You don’t need to be around Kris Jenkins all day to see how much fun he has. Anyone who simply watched Michigan’s game against Bowling Green, for instance, could see it. Tackled two yards short of a pick-six, Jenkins was having a blast on national television.
“If you look at the replay, my eyes were just wide open,” Jenkins said. “The second I fell I’m looking at the goal line like ‘nooooooooo.’ ”
Returning an interception — fun. Even if it cost him a steak dinner from Brown.
“I’m gonna give it to him,” Brown said when asked about the interception. “As soon as we conclude I’m gonna text him, ‘If you just squatted a little bit more you could have fell into the endzone.’ ”
Those who coached him growing up saw that play coming from a mile, and years, away.
“It didn’t surprise me, but he should have scored,” Ashley said.
Scored or not, it was a jovial moment for a jovial guy.
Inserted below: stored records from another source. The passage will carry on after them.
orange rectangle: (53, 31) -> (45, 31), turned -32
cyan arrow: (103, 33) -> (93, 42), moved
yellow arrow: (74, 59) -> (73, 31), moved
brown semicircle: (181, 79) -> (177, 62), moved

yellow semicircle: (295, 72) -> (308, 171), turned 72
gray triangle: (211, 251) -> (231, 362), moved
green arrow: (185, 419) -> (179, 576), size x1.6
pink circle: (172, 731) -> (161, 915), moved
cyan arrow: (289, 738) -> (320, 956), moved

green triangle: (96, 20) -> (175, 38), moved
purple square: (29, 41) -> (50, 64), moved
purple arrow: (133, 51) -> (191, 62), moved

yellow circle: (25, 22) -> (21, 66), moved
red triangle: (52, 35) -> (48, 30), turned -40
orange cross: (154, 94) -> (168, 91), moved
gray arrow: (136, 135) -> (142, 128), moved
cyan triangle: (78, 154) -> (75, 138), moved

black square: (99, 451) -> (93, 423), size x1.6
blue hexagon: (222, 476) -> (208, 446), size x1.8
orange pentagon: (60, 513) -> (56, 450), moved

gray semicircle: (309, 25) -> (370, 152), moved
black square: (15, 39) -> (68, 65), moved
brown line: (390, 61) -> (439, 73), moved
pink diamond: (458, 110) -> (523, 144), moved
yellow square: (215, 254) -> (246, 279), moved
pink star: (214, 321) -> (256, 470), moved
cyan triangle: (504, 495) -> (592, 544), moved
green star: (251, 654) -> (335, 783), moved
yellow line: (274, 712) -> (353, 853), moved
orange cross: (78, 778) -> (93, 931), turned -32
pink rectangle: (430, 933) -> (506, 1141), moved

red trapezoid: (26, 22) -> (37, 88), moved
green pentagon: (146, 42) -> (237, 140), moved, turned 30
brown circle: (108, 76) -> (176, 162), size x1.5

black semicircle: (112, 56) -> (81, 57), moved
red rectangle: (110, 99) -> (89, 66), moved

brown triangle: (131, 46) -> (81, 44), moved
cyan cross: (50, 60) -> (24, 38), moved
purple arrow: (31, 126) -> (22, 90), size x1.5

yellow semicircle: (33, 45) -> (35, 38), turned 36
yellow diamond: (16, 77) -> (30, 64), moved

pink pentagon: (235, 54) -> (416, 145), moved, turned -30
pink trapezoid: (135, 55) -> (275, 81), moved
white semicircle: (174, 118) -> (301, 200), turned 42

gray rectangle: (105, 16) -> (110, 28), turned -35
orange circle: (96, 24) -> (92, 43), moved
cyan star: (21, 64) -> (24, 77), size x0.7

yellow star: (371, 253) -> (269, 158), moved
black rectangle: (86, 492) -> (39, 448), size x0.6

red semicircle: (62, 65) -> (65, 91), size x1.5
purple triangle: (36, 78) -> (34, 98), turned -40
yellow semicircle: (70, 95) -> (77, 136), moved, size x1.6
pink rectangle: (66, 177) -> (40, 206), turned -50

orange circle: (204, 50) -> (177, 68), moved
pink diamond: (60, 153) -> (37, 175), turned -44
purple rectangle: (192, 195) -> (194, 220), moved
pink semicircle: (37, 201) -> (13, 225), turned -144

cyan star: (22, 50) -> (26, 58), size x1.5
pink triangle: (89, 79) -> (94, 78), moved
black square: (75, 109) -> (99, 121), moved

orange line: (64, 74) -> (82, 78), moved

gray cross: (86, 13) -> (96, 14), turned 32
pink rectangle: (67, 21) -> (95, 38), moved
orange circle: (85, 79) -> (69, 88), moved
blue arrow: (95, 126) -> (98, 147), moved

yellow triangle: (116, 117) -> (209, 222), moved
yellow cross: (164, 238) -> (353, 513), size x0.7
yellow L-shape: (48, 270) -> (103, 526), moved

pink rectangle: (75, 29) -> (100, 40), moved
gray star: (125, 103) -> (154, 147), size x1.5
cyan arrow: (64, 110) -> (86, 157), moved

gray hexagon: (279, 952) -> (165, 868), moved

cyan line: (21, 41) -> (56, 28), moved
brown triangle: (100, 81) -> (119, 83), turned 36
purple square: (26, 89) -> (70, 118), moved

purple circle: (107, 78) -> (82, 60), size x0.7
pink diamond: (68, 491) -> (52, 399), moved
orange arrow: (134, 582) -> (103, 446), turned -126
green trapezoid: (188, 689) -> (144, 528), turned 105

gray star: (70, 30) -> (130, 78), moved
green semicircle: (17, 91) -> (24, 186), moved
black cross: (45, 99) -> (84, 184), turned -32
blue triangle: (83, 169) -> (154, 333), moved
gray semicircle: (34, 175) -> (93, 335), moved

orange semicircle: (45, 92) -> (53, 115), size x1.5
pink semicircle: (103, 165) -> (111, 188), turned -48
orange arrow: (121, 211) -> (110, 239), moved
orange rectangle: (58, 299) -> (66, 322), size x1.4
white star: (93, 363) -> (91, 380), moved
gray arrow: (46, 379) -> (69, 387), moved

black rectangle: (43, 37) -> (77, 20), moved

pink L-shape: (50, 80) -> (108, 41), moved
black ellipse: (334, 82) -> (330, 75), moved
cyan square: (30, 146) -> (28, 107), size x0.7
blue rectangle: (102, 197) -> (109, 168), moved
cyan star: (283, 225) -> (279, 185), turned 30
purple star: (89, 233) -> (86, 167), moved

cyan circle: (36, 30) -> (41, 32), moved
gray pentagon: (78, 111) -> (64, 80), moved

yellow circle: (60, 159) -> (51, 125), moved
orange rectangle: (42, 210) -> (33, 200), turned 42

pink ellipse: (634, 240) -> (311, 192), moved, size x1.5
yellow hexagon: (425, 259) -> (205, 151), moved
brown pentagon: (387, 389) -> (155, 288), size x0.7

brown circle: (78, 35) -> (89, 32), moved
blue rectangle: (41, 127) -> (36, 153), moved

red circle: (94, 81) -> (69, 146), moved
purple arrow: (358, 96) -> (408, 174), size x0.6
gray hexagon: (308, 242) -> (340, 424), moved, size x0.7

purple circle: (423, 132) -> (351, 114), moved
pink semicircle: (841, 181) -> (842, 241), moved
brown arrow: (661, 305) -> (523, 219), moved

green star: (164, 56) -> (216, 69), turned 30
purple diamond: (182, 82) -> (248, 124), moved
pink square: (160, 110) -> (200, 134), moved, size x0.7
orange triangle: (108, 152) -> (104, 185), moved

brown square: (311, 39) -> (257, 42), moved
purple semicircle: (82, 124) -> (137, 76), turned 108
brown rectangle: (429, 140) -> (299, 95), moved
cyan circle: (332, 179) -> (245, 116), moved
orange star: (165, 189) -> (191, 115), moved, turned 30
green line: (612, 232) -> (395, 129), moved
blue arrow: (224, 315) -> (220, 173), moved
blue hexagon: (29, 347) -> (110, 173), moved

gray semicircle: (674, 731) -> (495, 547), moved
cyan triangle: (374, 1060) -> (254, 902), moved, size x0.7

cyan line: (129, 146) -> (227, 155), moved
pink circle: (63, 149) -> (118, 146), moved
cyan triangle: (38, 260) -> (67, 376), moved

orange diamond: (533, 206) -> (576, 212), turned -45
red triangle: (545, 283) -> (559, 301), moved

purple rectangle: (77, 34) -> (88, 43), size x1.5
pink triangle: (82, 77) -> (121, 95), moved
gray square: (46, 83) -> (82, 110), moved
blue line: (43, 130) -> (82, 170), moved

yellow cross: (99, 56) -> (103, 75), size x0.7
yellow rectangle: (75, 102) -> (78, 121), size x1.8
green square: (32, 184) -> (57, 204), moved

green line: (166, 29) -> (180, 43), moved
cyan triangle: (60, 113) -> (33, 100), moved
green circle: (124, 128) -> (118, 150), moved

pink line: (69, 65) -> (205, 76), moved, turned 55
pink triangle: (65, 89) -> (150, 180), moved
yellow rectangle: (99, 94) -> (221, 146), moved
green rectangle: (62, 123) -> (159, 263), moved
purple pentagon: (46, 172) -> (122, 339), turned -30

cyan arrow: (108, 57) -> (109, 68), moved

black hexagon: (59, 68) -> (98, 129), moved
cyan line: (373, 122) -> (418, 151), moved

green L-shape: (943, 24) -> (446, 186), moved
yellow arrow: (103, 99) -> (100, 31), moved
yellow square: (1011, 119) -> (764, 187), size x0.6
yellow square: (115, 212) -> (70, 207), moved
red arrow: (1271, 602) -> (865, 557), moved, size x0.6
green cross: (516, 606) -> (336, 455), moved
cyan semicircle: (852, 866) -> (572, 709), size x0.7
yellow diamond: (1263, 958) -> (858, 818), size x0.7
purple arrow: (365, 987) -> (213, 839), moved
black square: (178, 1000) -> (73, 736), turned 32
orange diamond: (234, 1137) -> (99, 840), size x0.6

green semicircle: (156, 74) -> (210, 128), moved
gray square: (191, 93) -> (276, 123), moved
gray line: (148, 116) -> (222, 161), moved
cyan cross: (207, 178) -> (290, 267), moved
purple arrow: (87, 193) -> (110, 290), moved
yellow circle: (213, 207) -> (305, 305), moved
Football and fun blending together on a national stage, the epitome of who Kris Jenkins is.
It was around 7 p.m. in the halls of Good Counsel, and Stefanelli was walking through the building. It wasn’t 7 p.m. of a game night — for Steffanelli at least.
As the Good Counsel coach walked through the hall, he saw a familiar face in unfamiliar attire. There he was, Kris Jenkins Jr., standing in the hall with a few other students, dripped out in a tuxedo.
“I’m like “Kris man, what are you doing?’ ” Stefanelli recalled. “You look good man, what’s up?”
“Coach, I’m singing tonight.”
The “major force in the school choir” as Stefanelli puts it, was back at it again. Singing, being jolly, being boisterous and being himself, that’s who Kris is. An artist, a leader, a learner. These days, you can’t find him in any organized choir, but you can hear him singing if you know where to listen. It’s around the facility, around the field, even around the game with the band.
As many people see the demands of college football as a chore, Kris sees it differently. It’s upbeat; it’s energetic; it’s like your favorite song to dance to — it’s fun.
Because life is Kris Jenkins’ song, and football is his solo.